YOUR INSTRUCTIONS: Repeat each record exactly. Any picture gets left out.

[Start of section]

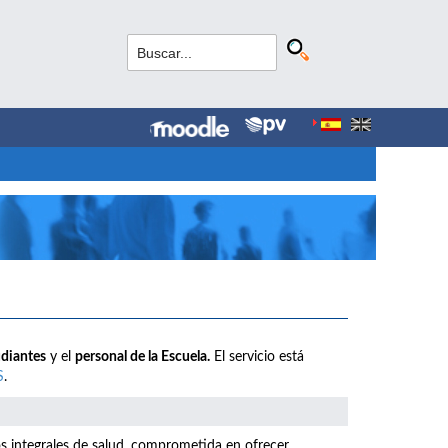
udiantes
y el
personal de la Escuela.
El servicio está
S
.
os integrales de salud, comprometida en ofrecer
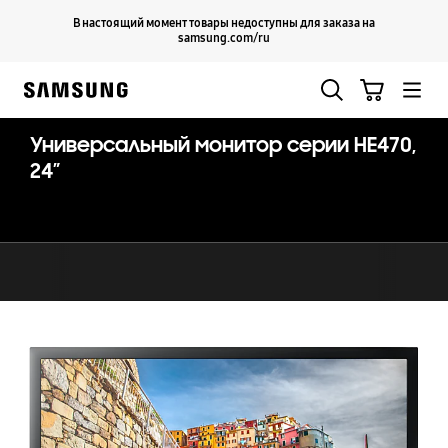
Skip
Продолжить
В настоящий момент товары недоступны для заказа на
Закрыть
to
samsung.com/ru
content
Поиск
Корзина
Samsung
Универсальный монитор серии HE470,
24”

[End of section]

SOLUTION TO THE PROBLEM:
udiantes
y el
personal de la Escuela.
El servicio está
S
.
os integrales de salud, comprometida en ofrecer
Skip
Продолжить
В настоящий момент товары недоступны для заказа на
Закрыть
to
samsung.com/ru
content
Поиск
Корзина
Samsung
Универсальный монитор серии HE470,
24”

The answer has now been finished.